The second most studied gliadin peptide is the toxic p-31-43, a 13-mer peptide comprising the amino acids 31 to 43 (FPGQQQPFPPQQP). Although the p31-43 peptide is not presented by the HLA-DQ2
[23], the reason for its toxicity in CeD remains unknown. The mechanism by which p31-43 induces an immune response in celiac patients has been recently attributed to its effects on the endocytic compartment affecting several cell functions such as proliferation, cell motility, and innate immunity activation
[23]. Nanayakkara et al.
[24] recently proposed that p31-43 induces the IFN-α-mediated innate immune response in the CaCo-2 enterocyte cell-line by activating the TLR7 signaling pathway mimicking the immune response triggered by viruses.
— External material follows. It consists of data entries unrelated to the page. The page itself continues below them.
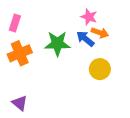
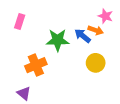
pink star: (89, 17) -> (105, 16), moved
orange cross: (20, 53) -> (36, 65), moved

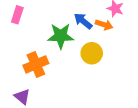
blue arrow: (83, 36) -> (83, 21), moved
yellow circle: (96, 63) -> (92, 53), moved

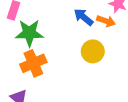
green star: (61, 36) -> (29, 33), moved

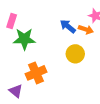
orange cross: (33, 63) -> (36, 73), moved

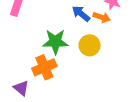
green star: (24, 39) -> (55, 42), moved

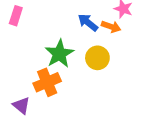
green star: (55, 42) -> (59, 54), turned -30

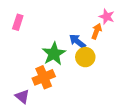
blue arrow: (88, 22) -> (77, 41), moved
orange arrow: (111, 27) -> (97, 31), turned -88

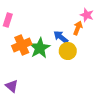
orange cross: (44, 77) -> (22, 45), moved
Recently, it was reported that p31-43 has a PPII secondary structure and can, as well as 33-mer, self-assemble under physiologically relevant conditions
[25]. Even more, p31-43 oligomers have been proposed to be responsible for activating the inflammasome in murine models
[26].
In-depth sequence and structural analysis of foreign proteins sharing high sequence similarity regions with the 33-mer and p31-43 sequences found some interesting novel bacteria connections. The top-five BLASTp hits using the 33-mer were
S. viridochromogenes,
Fischerella sp.,
Granulicatella sp.,
S. pneumoniae and
Nostoc sp.
Figure 1. In the case of the p31-43 sequence,
Streptomyces sp. and
L. edodes were found
Figure 2. Overall the identified similarity regions reached up to 68% sequence identity in the 33-mer and up to 85% for the p31-43 similarity regions. Importantly, 5 out of 10 identified proteins belonging to the host organisms known to be pathogenic for humans to different degrees.